Huichon was one of the worst-affected areas during the
floods. In the paediatric ward of the concrete hospital
in the centre of the town, 50 out of 75 children are suffering
from malnutrition. Three-year-old Li Chol Nam sits listlessly
on a small bed, staring into space, his feet curled under
him. He suffered from third-degree malnutrition, the most
serious. Children under the age of three are attended by
their mothers who move into the hospital with them, older
children are attended by nurses. Li Chol is the youngest
of three siblings. His mother died of malnutrition a month
ago. When he came to the hospital, he only weighed five
kilograms. He is now six kilograms, but should weigh 15
to 16 according to Dr Chagi Chol, the assistant director.
Children like Li Chol normally stay in the hospital just
over one month. When they leave, they have not fully recovered,
but are in stable condition.
“That is all we can do. Traditional medicine, which
is all we have, cannot reverse their condition,” says
Meanwhile Li Chol sits without moving, holding a rattle
in his hand.
Worse to come
During the summer, it seemed as if the famine would not
develop into mass starvation and that the impending catastrophe
would be averted. This was partly thanks to the contributions
of the United Nations World Food Programme and the Federation,
as well as the enormous interest and goodwill of the world
media which highlighted the conditions in DPRK despite being
prevented from entering the country. Having a place on the
world agenda brought hope. There was brief optimism that
the situation could be redressed with a good harvest in
October, although no one believed it would be enough to
feed everyone for a full year.
But there were no rains in July and August and tidal waves
destroyed areas previously considered in good condition.

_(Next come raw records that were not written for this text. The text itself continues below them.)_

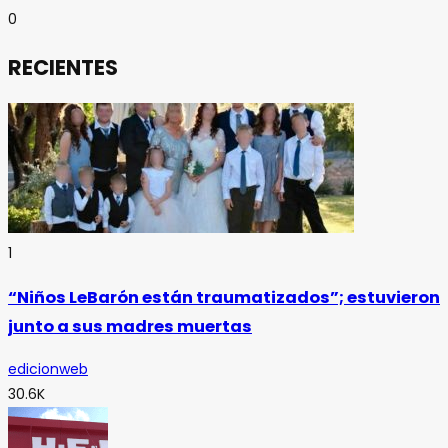
0
RECIENTES
1
“Niños LeBarón están traumatizados”; estuvieron
junto a sus madres muertas
edicionweb
30.6K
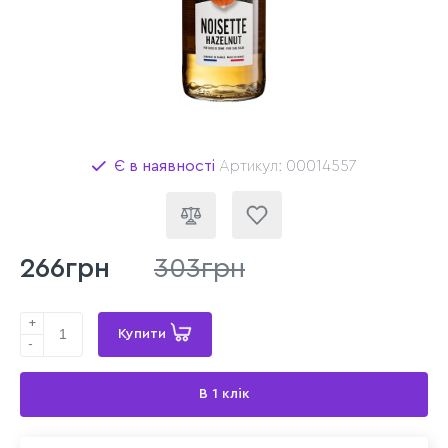
Є в наявності
Артикул: 00014557
266грн
303грн
+
Купити
-
В 1 клік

Optimism faded. With dim prospects for the harvest and 50
per cent less livestock from the previous year, life is
becoming even more difficult. Surviving a summer with small
rations of food has been tough. As winter approaches with
little heating and less food available than ever, the famine
may neither be slow nor silent.
Lasse Norgaard and Jon Valfells
Lasse Norgaard is a Federation information delegate. Jon Valfells
is head of the Federation’s media service.